Assigned task – Below are some records; state how many of their lines contain the word "content", and add nothing.

((

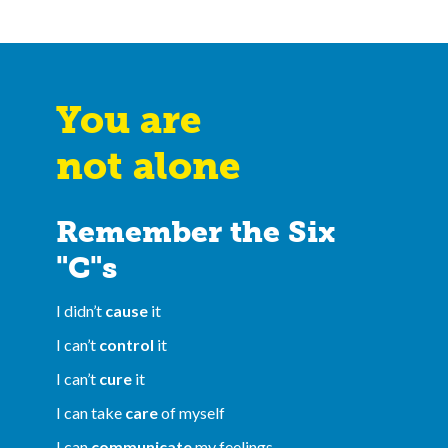
You are
not alone
Remember the Six
"C"s
I didn’t
cause
it
I can’t
control
it
I can’t
cure
it
I can take
care
of myself
I can
communicate
my feelings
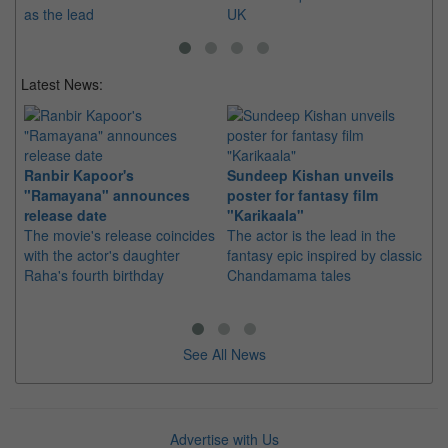
as the lead
UK
Latest News:
Ranbir Kapoor's
Sundeep Kishan unveils
"S
"Ramayana" announces
poster for fantasy film
Da
release date
"Karikaala"
se
The movie's release coincides
The actor is the lead in the
"E
with the actor's daughter
fantasy epic inspired by classic
Th
Raha's fourth birthday
Chandamama tales
no
thi
See All News
Advertise with Us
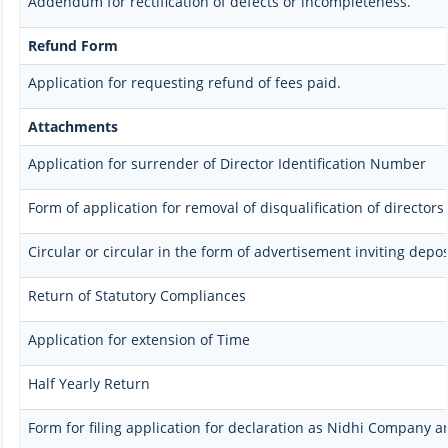
Addendum for rectification of defects or incompleteness.
Refund Form
Application for requesting refund of fees paid.
Attachments
Application for surrender of Director Identification Number
Form of application for removal of disqualification of directors
Circular or circular in the form of advertisement inviting depos
Return of Statutory Compliances
Application for extension of Time
Half Yearly Return
Form for filing application for declaration as Nidhi Company a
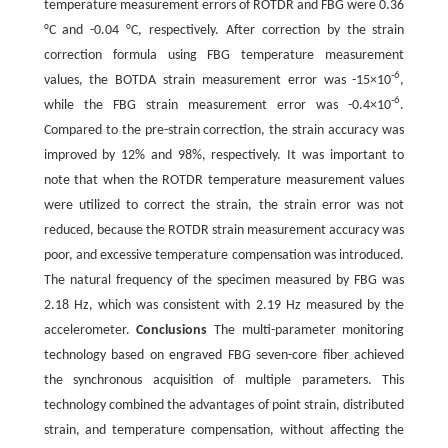
temperature measurement errors of ROTDR and FBG were 0.36
°C and -0.04 °C, respectively. After correction by the strain
correction formula using FBG temperature measurement
-6
values, the BOTDA strain measurement error was -15×10
,
-6
while the FBG strain measurement error was -0.4×10
.
Compared to the pre-strain correction, the strain accuracy was
improved by 12% and 98%, respectively. It was important to
note that when the ROTDR temperature measurement values
were utilized to correct the strain, the strain error was not
reduced, because the ROTDR strain measurement accuracy was
poor, and excessive temperature compensation was introduced.
The natural frequency of the specimen measured by FBG was
2.18 Hz, which was consistent with 2.19 Hz measured by the
accelerometer.
Conclusions
The multi-parameter monitoring
technology based on engraved FBG seven-core fiber achieved
the synchronous acquisition of multiple parameters. This
technology combined the advantages of point strain, distributed
strain, and temperature compensation, without affecting the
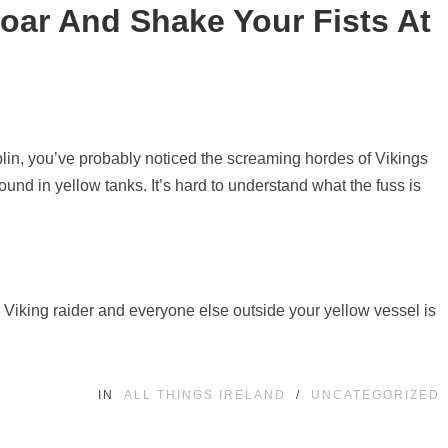
oar And Shake Your Fists At
ublin, you’ve probably noticed the screaming hordes of Vikings
und in yellow tanks. It’s hard to understand what the fuss is
 Viking raider and everyone else outside your yellow vessel is
IN
ALL THINGS IRELAND
/
UNCATEGORIZED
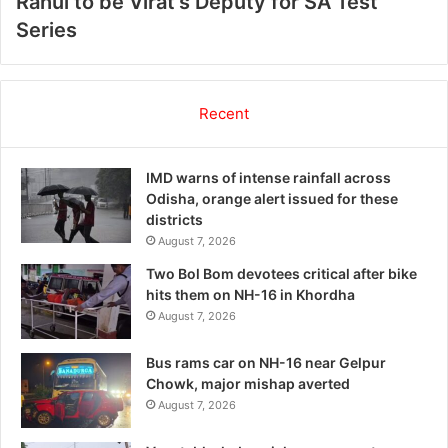
Rahul to be Virat’s Deputy for SA Test
Series
Recent
IMD warns of intense rainfall across
Odisha, orange alert issued for these
districts
August 7, 2026
Two Bol Bom devotees critical after bike
hits them on NH-16 in Khordha
August 7, 2026
Bus rams car on NH-16 near Gelpur
Chowk, major mishap averted
August 7, 2026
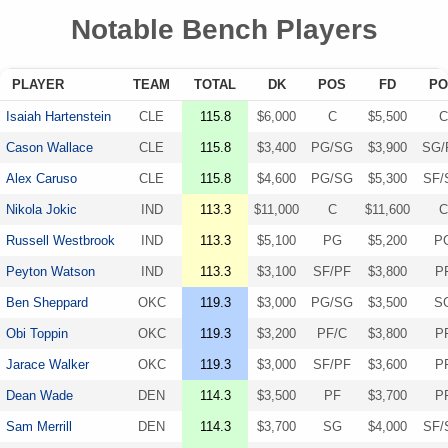
Notable Bench Players
PLAYER
TEAM
TOTAL
DK
POS
FD
PO
Isaiah Hartenstein
CLE
115.8
$6,000
C
$5,500
C
Cason Wallace
CLE
115.8
$3,400
PG/SG
$3,900
SG/
Alex Caruso
CLE
115.8
$4,600
PG/SG
$5,300
SF/
Nikola Jokic
IND
113.3
$11,000
C
$11,600
C
Russell Westbrook
IND
113.3
$5,100
PG
$5,200
P
Peyton Watson
IND
113.3
$3,100
SF/PF
$3,800
P
Ben Sheppard
OKC
119.3
$3,000
PG/SG
$3,500
S
Obi Toppin
OKC
119.3
$3,200
PF/C
$3,800
P
Jarace Walker
OKC
119.3
$3,000
SF/PF
$3,600
P
Dean Wade
DEN
114.3
$3,500
PF
$3,700
P
Sam Merrill
DEN
114.3
$3,700
SG
$4,000
SF/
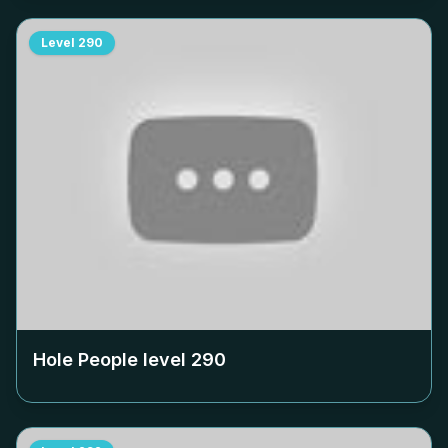
Level
290
Hole People level
290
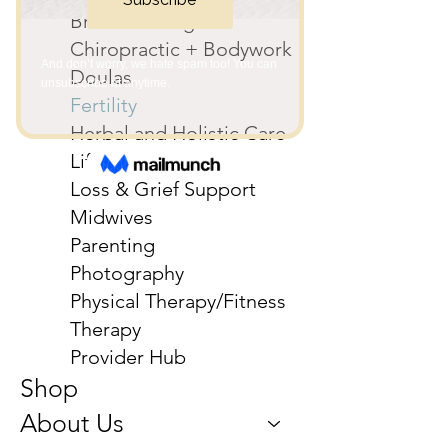
Breastfeeding
Chiropractic + Bodywork
Doulas
Fertility
Herbal and Holistic Care
Life Coaching
Loss & Grief Support
Midwives
Parenting
Photography
Physical Therapy/Fitness
Therapy
Provider Hub
Shop
About Us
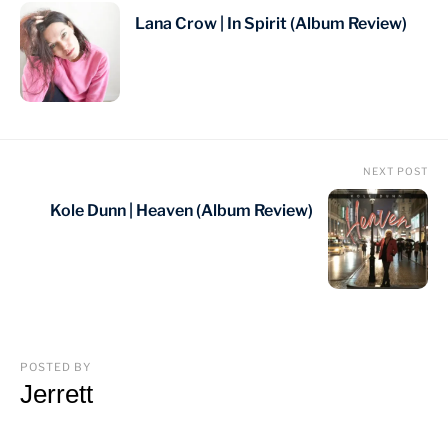
Lana Crow | In Spirit (Album Review)
NEXT POST
Kole Dunn | Heaven (Album Review)
POSTED BY
Jerrett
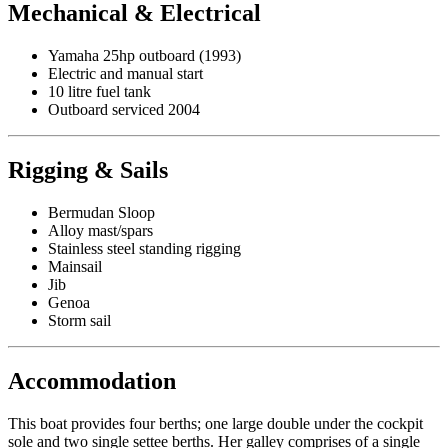
Mechanical & Electrical
Yamaha 25hp outboard (1993)
Electric and manual start
10 litre fuel tank
Outboard serviced 2004
Rigging & Sails
Bermudan Sloop
Alloy mast/spars
Stainless steel standing rigging
Mainsail
Jib
Genoa
Storm sail
Accommodation
This boat provides four berths; one large double under the cockpit
sole and two single settee berths. Her galley comprises of a single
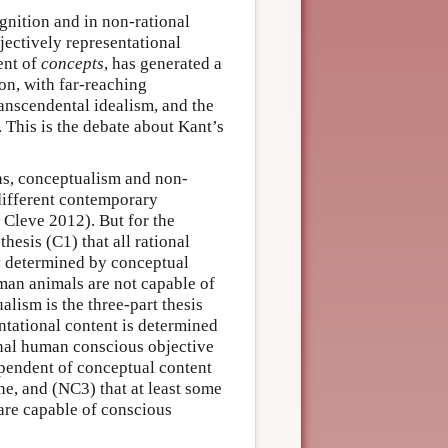
gnition and in non-rational
ectively representational
ent of
concepts
, has generated a
on, with far-reaching
ranscendental idealism, and the
 This is the debate about Kant’s
ons, conceptualism and non-
 different contemporary
Cleve 2012). But for the
hesis (C1) that all rational
ly determined by conceptual
man animals are not capable of
lism is the three-part thesis
ntational content is determined
onal human conscious objective
pendent of conceptual content
ne, and (NC3) that at least some
re capable of conscious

))

The completed task – 2